» Record excerpts
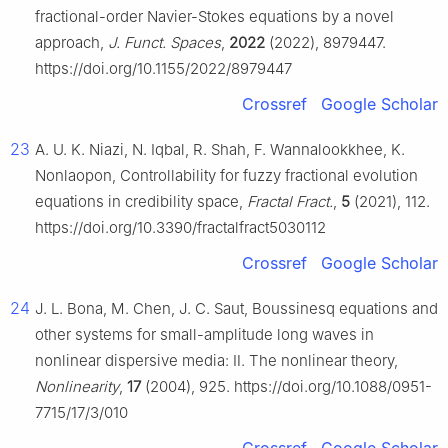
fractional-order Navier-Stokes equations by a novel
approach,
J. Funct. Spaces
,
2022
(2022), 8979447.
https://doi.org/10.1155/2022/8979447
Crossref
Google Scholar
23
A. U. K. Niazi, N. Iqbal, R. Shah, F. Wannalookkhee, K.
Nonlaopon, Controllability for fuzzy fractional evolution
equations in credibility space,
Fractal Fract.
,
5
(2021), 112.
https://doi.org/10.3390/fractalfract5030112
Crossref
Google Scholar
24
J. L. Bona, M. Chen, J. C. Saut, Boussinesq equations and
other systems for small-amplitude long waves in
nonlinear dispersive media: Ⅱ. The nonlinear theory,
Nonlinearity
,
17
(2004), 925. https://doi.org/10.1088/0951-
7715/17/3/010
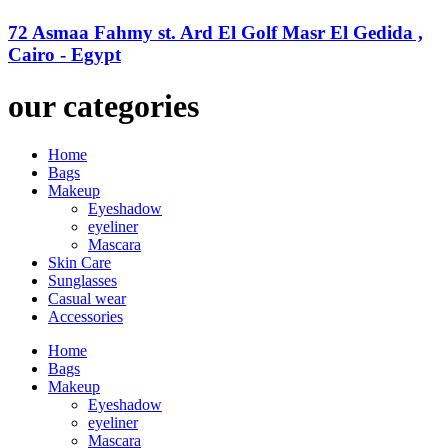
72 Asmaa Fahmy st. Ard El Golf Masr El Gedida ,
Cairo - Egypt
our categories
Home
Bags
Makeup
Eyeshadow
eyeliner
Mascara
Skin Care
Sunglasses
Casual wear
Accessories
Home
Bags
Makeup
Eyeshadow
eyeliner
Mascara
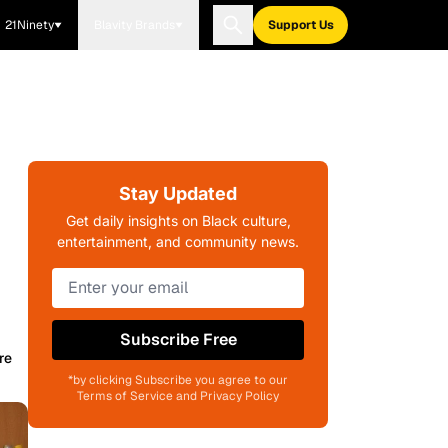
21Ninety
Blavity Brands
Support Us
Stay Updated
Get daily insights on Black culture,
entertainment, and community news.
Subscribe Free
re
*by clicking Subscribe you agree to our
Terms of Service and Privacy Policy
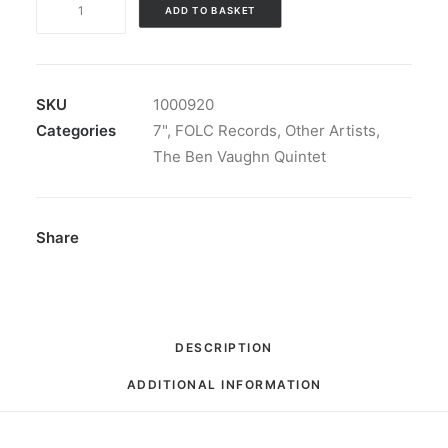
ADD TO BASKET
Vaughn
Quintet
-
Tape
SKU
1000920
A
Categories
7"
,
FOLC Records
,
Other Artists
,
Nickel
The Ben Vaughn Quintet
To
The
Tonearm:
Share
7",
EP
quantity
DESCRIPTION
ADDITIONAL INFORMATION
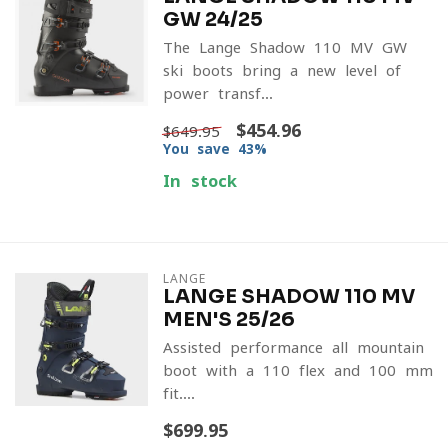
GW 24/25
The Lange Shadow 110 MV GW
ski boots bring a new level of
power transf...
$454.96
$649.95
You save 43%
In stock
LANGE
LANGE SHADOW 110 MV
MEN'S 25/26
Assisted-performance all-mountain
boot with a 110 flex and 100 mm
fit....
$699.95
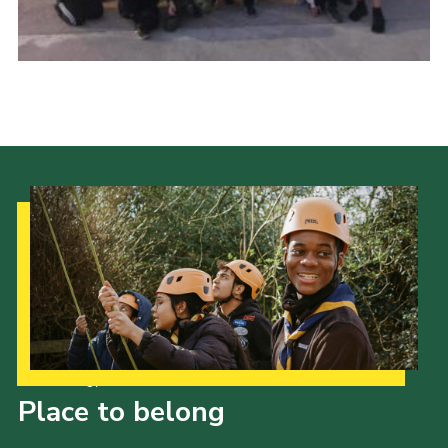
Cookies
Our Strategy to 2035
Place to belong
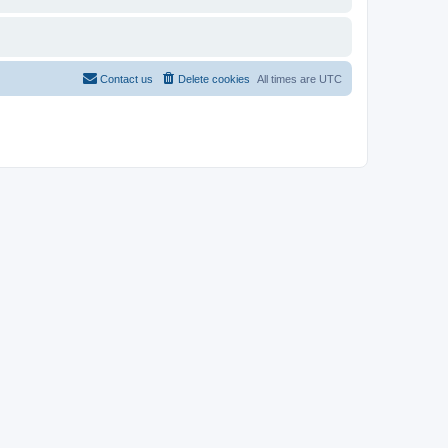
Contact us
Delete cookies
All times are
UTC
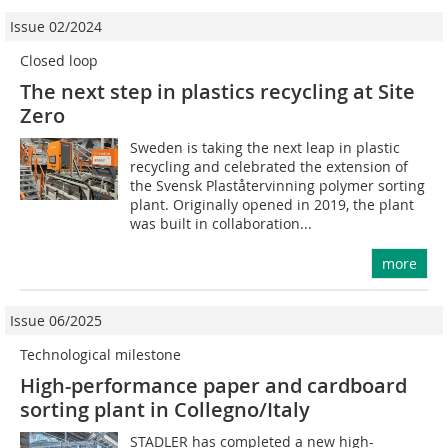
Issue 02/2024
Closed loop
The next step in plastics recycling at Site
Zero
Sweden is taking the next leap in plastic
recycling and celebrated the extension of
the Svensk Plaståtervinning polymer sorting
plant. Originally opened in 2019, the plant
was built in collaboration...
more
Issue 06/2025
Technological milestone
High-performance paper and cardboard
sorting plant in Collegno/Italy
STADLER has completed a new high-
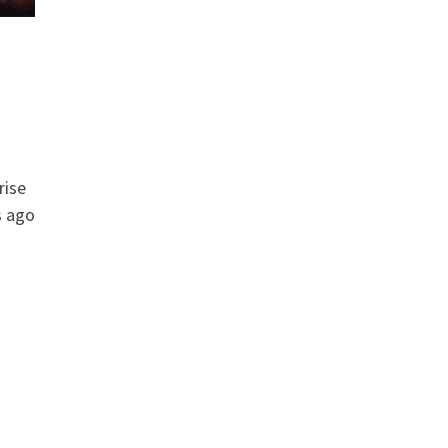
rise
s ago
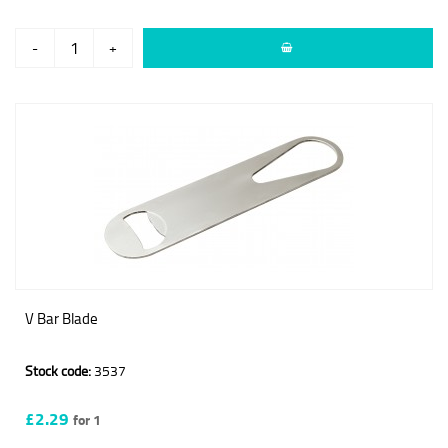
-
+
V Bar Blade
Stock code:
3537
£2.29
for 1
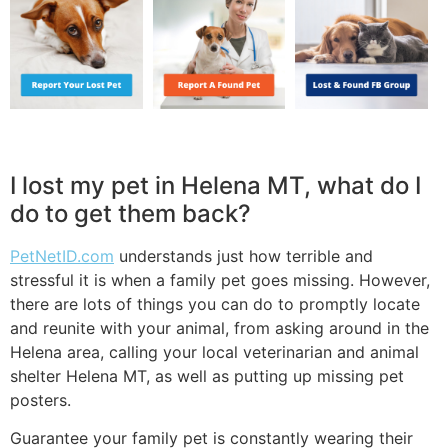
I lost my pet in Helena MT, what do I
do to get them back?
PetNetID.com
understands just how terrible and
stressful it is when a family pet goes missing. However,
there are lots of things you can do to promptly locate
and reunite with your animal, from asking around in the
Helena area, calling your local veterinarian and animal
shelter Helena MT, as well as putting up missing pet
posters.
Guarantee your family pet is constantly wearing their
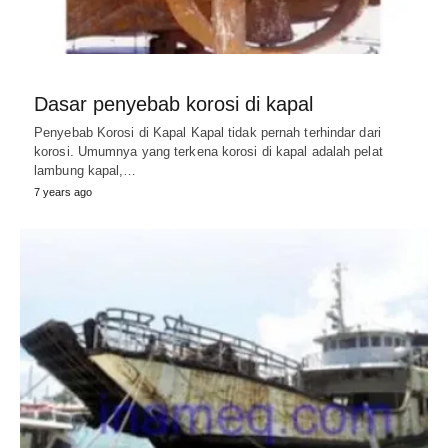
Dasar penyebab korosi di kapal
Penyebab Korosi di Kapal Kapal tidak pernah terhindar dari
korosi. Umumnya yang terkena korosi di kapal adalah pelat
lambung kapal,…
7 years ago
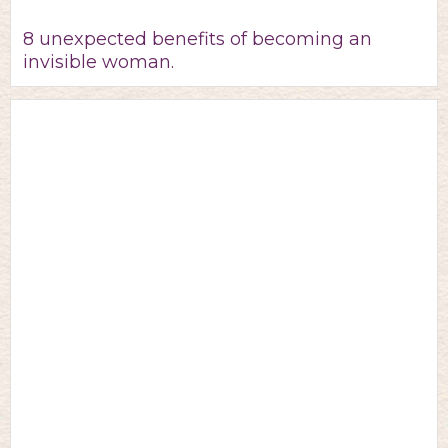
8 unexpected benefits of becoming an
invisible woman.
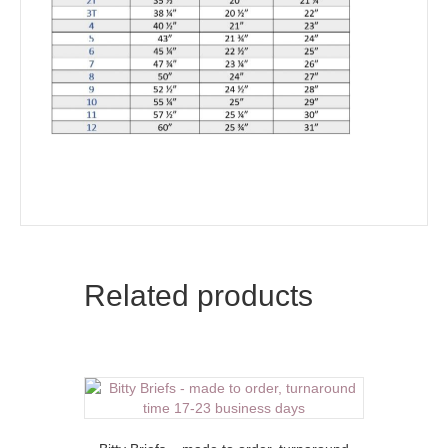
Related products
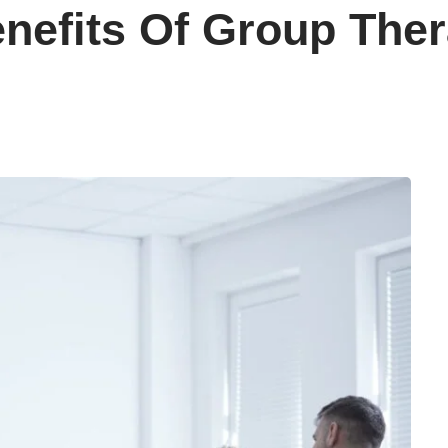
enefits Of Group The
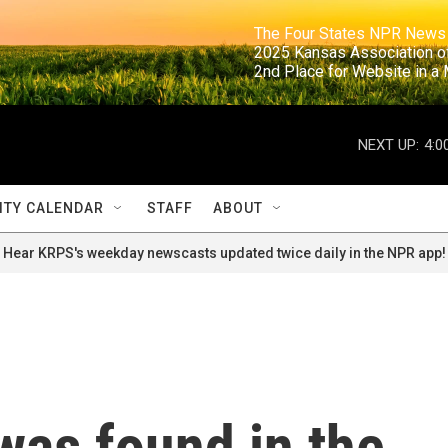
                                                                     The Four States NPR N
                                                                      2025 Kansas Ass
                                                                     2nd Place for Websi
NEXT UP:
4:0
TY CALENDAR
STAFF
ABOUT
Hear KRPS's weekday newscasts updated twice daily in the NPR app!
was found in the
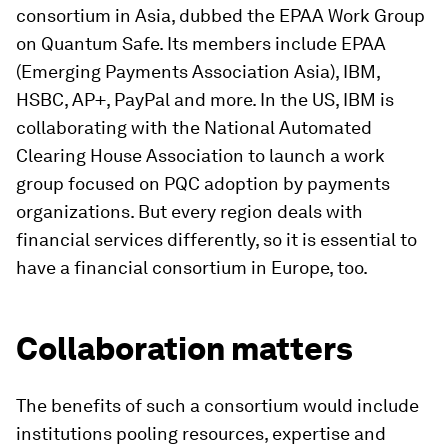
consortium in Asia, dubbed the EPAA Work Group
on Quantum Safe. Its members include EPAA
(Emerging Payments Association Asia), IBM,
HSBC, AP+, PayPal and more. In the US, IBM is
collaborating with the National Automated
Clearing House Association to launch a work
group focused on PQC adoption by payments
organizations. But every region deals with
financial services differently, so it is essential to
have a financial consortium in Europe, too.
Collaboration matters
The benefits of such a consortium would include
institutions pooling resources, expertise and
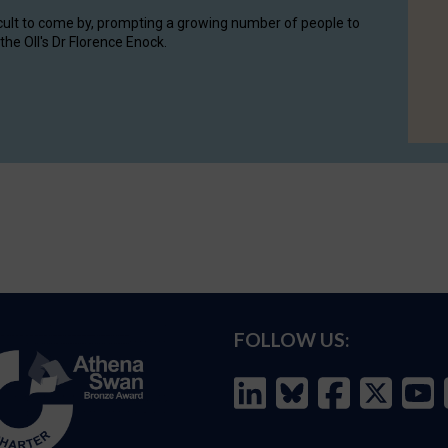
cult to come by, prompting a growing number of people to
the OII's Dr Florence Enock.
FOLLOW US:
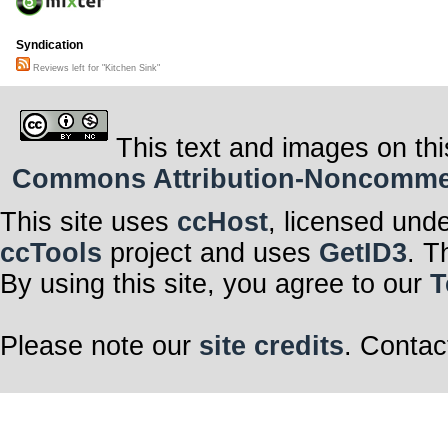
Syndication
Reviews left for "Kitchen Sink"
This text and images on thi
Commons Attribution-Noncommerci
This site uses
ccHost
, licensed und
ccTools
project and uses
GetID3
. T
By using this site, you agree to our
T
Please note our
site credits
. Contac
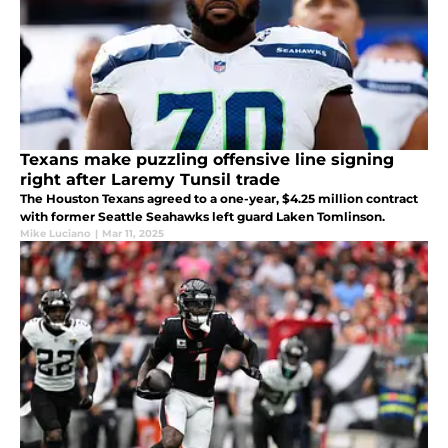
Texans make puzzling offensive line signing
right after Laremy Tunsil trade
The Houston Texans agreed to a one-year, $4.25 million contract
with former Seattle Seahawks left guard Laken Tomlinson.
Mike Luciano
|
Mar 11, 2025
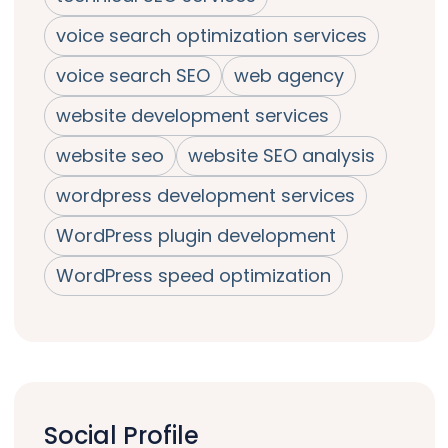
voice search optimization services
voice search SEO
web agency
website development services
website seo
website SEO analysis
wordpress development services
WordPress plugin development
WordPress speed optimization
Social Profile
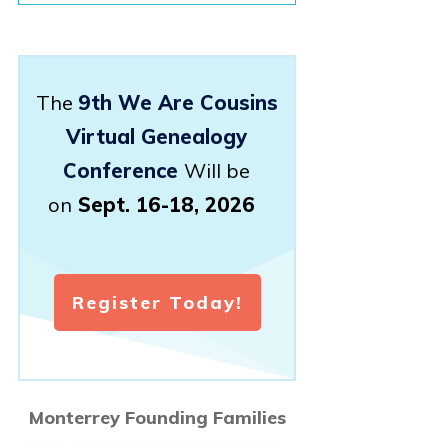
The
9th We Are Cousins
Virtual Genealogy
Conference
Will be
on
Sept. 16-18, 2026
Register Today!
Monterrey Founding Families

» Problem details
Pick from the records each line that contains the word "Helena" and show it.

» Solution
I lost my pet in Helena MT, what do I
Helena area, calling your local veterinarian and animal
shelter Helena MT, as well as putting up missing pet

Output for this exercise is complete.